In real estate, I found only a few other Realtors who related to my radical thoughts. Most were preoccupied with money, and material possessions. The ones who were the really big agents, the top sellers in the company, wouldn’t talk to me any more than the directors at my blue collar job would have talked to me. In every industry, as there is in society at large, most people are very, very class conscious. They know where you stand on the totem pole. And if you’re well below them on that totem pole, they aren’t going to be friends with you. Or in many cases, talk to you. The doctors at the hospital where I labored as a blue collar worker literally didn’t acknowledge my existence.

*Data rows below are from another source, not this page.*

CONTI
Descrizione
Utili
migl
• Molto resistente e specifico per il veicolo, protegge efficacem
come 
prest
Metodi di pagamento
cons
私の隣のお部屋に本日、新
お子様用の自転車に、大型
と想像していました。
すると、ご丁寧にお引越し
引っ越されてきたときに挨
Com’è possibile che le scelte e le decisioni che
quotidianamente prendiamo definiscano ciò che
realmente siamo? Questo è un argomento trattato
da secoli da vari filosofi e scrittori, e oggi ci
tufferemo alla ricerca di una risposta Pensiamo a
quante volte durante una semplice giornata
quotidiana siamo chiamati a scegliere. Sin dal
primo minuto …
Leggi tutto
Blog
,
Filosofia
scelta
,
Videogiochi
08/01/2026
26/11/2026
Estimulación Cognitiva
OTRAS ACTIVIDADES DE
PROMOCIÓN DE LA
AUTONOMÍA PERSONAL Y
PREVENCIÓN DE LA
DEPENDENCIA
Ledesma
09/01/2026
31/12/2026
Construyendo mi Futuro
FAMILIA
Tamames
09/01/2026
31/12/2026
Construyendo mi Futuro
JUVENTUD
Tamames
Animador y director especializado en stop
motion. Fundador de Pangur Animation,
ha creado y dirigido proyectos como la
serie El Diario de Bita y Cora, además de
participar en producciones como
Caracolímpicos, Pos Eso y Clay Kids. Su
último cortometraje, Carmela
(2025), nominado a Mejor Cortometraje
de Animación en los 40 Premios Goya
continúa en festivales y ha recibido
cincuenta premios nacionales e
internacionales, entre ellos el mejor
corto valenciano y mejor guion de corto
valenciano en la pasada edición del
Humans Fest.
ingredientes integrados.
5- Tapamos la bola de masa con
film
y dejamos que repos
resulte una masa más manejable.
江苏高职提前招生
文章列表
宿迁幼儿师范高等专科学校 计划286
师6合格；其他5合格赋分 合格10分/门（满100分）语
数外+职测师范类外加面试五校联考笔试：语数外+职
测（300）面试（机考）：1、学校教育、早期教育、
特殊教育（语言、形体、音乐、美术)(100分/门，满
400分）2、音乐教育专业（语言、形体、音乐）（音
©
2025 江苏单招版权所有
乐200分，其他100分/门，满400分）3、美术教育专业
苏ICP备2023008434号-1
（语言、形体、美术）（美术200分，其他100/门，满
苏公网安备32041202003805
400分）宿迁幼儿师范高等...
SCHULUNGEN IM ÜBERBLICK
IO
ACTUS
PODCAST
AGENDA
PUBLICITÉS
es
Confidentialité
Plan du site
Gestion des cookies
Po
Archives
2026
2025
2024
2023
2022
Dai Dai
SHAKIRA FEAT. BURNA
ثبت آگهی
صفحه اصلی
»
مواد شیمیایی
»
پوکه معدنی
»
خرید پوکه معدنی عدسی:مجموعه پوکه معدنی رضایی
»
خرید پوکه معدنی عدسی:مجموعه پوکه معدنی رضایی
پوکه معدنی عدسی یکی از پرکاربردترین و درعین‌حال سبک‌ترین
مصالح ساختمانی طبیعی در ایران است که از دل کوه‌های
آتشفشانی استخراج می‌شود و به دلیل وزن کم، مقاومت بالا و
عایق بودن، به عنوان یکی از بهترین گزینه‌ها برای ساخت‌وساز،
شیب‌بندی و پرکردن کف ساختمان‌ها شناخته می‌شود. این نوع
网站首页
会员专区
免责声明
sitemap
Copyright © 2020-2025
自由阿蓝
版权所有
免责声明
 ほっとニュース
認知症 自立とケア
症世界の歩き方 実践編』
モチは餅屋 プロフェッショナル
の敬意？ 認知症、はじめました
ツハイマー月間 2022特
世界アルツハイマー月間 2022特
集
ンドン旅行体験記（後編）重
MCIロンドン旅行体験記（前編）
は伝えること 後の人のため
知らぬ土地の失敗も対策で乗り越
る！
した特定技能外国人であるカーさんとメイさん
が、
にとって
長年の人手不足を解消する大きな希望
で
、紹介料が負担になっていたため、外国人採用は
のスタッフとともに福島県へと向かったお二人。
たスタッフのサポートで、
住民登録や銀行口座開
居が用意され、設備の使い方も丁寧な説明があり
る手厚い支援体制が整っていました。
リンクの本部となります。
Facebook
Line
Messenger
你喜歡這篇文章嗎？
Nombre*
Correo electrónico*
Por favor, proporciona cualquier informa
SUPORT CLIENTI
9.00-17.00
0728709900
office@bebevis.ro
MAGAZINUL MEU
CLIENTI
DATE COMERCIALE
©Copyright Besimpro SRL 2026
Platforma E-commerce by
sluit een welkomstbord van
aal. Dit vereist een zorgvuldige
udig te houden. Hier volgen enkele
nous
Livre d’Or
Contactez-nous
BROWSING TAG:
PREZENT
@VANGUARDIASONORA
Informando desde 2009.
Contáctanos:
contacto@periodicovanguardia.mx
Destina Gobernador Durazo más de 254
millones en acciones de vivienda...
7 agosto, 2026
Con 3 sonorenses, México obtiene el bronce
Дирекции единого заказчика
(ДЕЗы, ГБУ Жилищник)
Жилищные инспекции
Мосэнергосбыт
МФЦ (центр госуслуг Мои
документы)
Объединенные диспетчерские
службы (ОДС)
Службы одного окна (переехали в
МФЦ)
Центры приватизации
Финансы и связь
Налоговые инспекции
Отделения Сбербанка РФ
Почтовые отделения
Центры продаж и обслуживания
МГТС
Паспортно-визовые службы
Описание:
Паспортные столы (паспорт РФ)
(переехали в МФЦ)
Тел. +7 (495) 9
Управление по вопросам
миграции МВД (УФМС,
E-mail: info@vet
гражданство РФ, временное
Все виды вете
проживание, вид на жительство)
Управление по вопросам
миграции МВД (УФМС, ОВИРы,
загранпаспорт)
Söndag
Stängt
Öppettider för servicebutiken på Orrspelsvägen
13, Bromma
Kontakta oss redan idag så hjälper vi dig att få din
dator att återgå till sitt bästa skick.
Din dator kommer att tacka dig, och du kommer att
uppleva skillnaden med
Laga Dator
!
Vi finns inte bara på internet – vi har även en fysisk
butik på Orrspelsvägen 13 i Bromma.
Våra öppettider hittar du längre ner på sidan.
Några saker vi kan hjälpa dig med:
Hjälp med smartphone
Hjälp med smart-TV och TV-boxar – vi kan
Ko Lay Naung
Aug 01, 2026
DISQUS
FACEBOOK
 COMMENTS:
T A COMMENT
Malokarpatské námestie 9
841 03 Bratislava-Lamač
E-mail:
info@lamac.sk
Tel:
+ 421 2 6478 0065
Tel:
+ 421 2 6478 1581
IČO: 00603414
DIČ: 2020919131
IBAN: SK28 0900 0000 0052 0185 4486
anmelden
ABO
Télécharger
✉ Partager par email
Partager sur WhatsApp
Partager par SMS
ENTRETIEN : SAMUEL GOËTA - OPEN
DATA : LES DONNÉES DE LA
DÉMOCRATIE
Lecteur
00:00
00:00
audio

One thing I learned is that formal education is not an indicator of intelligence. Certainly not of common sense. The most uneducated blue collar worker I knew had far more “street smarts,” and was far less likely to be fooled by propaganda, than the most successful Realtor I encountered. At one point, the hospital spent millions of dollars on a new automated cart system. After years, and more millions spent on worthless “consultants,” that system ran for ten minutes. Every single blue collar worker knew it wouldn’t work, and we took bets on how long it would last. It was that obvious that their carts wouldn’t fit into the spaces designated for them, but the well paid college graduates couldn’t see what the high school dropouts could.